# Serious issues



## Barry Allen (Apr 18, 2018)

Gasoline cars can suffer from cracked pistons that cause low compression. That's a possibility. I don't know if 2017 cars had updated/fixed pistons installed in the engines.


----------



## gwcrim (Sep 28, 2020)

Ok, so I've done a little reading and it's damned discouraging. What's it cost to have new pistons put it? Or do you just do a short block?


----------



## jblackburn (Apr 14, 2012)

Usually pistons are just replaced and the block itself is fine. Usually the cylinder walls are fine, but not a guarantee.

This is typically covered under the 5 yr / 60k powertrain warranty.

Transmissions are usually not an issue with these; would look at fixing the cracked piston first.


----------



## gwcrim (Sep 28, 2020)

jblackburn said:


> This is typically covered under the 5 yr / 60k powertrain warranty.
> 
> Transmissions are usually not an issue with these; would look at fixing the cracked piston first.


Unfortunately, we're at about 75k miles. I'll push for help but I don't expect it.
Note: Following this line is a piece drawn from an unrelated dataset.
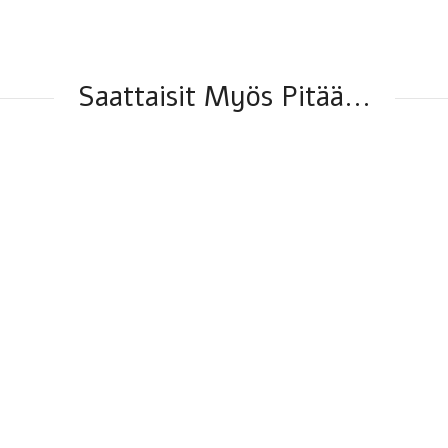
Saattaisit Myös Pitää...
Two years ago we had a Fusion with a turbo that toasted a motor at maybe 90k. Hate to say it, but I'm done with American cars.


----------



## jblackburn (Apr 14, 2012)

gwcrim said:


> Unfortunately, we're at about 75k miles. I'll push for help but I don't expect it. Two years ago we had a Fusion with a turbo that toasted a motor at maybe 90k. Hate to say it, but I'm done with American cars.


Unfortunately low-speed preignition is a problem that many manufacturers have been trying to keep from happening in these small turbo direct-injected motors.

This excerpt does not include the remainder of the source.